Exclude the pictures, then repeat the remaining data exactly.

'''

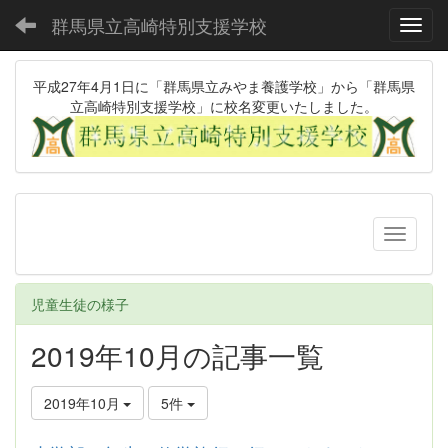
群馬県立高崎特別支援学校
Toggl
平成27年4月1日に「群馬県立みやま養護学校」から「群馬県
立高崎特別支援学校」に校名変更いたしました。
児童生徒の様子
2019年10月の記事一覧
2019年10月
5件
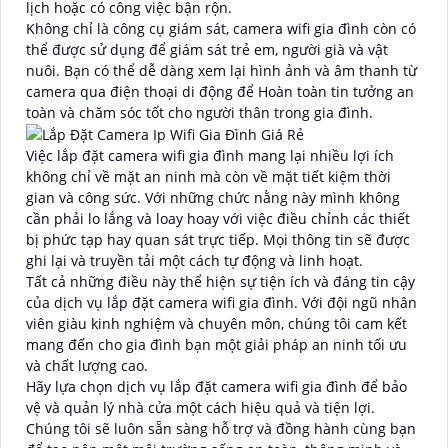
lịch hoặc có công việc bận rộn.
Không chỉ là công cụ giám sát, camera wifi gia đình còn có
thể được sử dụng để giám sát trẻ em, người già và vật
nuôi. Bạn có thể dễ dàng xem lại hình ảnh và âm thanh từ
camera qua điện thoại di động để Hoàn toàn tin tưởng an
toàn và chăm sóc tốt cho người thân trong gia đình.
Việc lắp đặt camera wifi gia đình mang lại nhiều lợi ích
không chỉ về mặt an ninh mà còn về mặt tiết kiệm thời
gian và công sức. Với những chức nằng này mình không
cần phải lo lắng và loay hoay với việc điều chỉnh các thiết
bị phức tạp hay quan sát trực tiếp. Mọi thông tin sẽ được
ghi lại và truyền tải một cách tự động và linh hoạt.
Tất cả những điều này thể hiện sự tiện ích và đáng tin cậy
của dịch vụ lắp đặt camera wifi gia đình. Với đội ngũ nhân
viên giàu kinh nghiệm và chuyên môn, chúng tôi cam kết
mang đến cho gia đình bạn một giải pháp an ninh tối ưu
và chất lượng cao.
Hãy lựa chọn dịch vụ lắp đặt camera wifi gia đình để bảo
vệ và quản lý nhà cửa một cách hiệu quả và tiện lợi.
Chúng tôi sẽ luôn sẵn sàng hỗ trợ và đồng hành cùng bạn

'''

RESULT OF THE TASK:
群馬県立高崎特別支援学校
Toggl
平成27年4月1日に「群馬県立みやま養護学校」から「群馬県
立高崎特別支援学校」に校名変更いたしました。
児童生徒の様子
2019年10月の記事一覧
2019年10月
5件
lịch hoặc có công việc bận rộn.
Không chỉ là công cụ giám sát, camera wifi gia đình còn có
thể được sử dụng để giám sát trẻ em, người già và vật
nuôi. Bạn có thể dễ dàng xem lại hình ảnh và âm thanh từ
camera qua điện thoại di động để Hoàn toàn tin tưởng an
toàn và chăm sóc tốt cho người thân trong gia đình.
Việc lắp đặt camera wifi gia đình mang lại nhiều lợi ích
không chỉ về mặt an ninh mà còn về mặt tiết kiệm thời
gian và công sức. Với những chức nằng này mình không
cần phải lo lắng và loay hoay với việc điều chỉnh các thiết
bị phức tạp hay quan sát trực tiếp. Mọi thông tin sẽ được
ghi lại và truyền tải một cách tự động và linh hoạt.
Tất cả những điều này thể hiện sự tiện ích và đáng tin cậy
của dịch vụ lắp đặt camera wifi gia đình. Với đội ngũ nhân
viên giàu kinh nghiệm và chuyên môn, chúng tôi cam kết
mang đến cho gia đình bạn một giải pháp an ninh tối ưu
và chất lượng cao.
Hãy lựa chọn dịch vụ lắp đặt camera wifi gia đình để bảo
vệ và quản lý nhà cửa một cách hiệu quả và tiện lợi.
Chúng tôi sẽ luôn sẵn sàng hỗ trợ và đồng hành cùng bạn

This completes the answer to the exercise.